Para ello, preparé varias diapositivas sobre los cuadros más conocidos de cada uno, así como un pequeño guión para que los alumnos elaboraran un trabajo escrito sobre el artista que eligieran, una vez conocidos todos los previstos. En tres o cuatro sesiones se comentaron las características de cada obra proyectada, sus datos de filiación y una biografía resumida de los pintores y sus respectivas épocas. Luego, en otras tantas clases, los alumnos utilizaron bibliografía adecuada y consultaron Internet, para ampliar y desarrollar el trabajo final sobre la obra y el autor escogidos. Para sellar la unidad didáctica, se leyeron en voz alta dos o tres por cada artista, con la finalidad de que el resto de la clase conociera la información sobre los que no habían elegido, y se organizó un pequeño coloquio sobre lo escuchado. Cuando llegó la hora de exponer lo realizado sobre Velázquez, una vez acabada la lectura, una alumna, de nombre Talía, hizo una pregunta que fue la que produjo esos segundos mágicos que nunca olvidaré. 

Ella comenzó haciendo una reflexión sobre la edad que tenía el pintor cuando falleció, opinando que en aquel tiempo no se vivía tantos años como en la actualidad y preguntándome si después de los siglos que habían transcurrido hasta hoy, era posible que hubieran descendientes del insigne artista. Le contesté que el sólo había tenido dos hijas y una murió siendo niña. Además, ese apellido era de su madre y en España y Sudamérica, el apellido del artista era bastante frecuente y quién sabe si alguno venía directamente del pintor, a pesar de la distancia en el tiempo. Casi cuatro siglos nos separaban. Mi respuesta terminó con estas palabras: "Yo misma lo llevo como segundo apellido...". 
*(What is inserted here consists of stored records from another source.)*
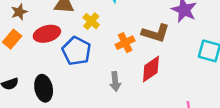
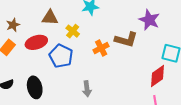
red diamond: (151, 69) -> (158, 76), moved
gray arrow: (115, 82) -> (87, 89), moved

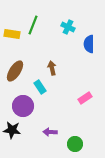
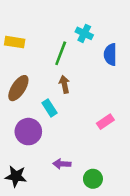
green line: (33, 25) -> (61, 53), moved
black star: (12, 130) -> (16, 176), moved

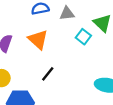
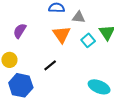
orange triangle: (38, 40) -> (62, 34), moved

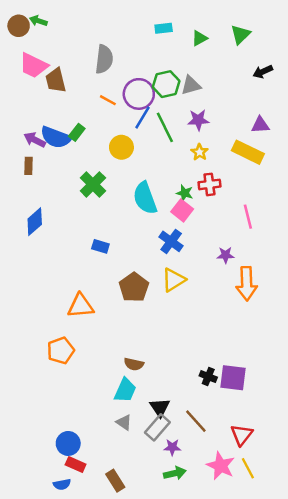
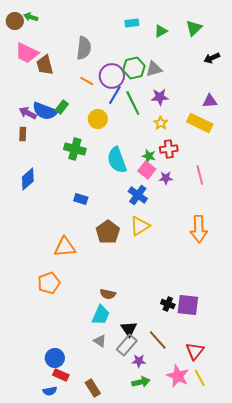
green cross: (93, 184) -> (75, 149), turned -30
purple star: (226, 255) -> (166, 178), moved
En el acto, se produjo un silencio absoluto y todos los estudiantes, sin excepción, me miraron, y se miraron, con estupor y sin decir nada. Por unos instantes, pareció que el espíritu de Velázquez sobrevolaba nuestras cabezas. La sorpresa y el asombro habían sellado las bocas de unos muchachos que, por lo general, tendían a ser habladores y comunicativos. No es habitual que ellos sepan, ni se interesen, por conocer los apellidos de sus profesores. Algunos, incluso, ni de los nombres. Esa certeza fue la que jugó a favor de que la magia surgiera de improviso y a raíz de mi última frase. Aquel silencio también fue inesperado para mí y me desconcertó tanto, que sólo se me ocurrió interrumpirlo pidiéndoles que continuáramos con el siguiente autor. 

Entonces y hoy, sigo pensando que, para aquellos alumnos, imaginarse que su profesora de Dibujo pudiera ser una posible y muy lejana descendiente del pintor que más les había gustado, les debió impresionar tanto que su reacción inmediata fue un silencio casi reverencial. Entonces y hoy, sigo creyendo que el comprometido segundo apellido que llevo, dado el mundo vocacional y profesional para el que me preparé, fue el motivo insospechado de un momento mágico, gracias al cual me encantaría que aquellos alumnos no olviden nunca su admiración por Velázquez, ni a la profesora que les habló de él.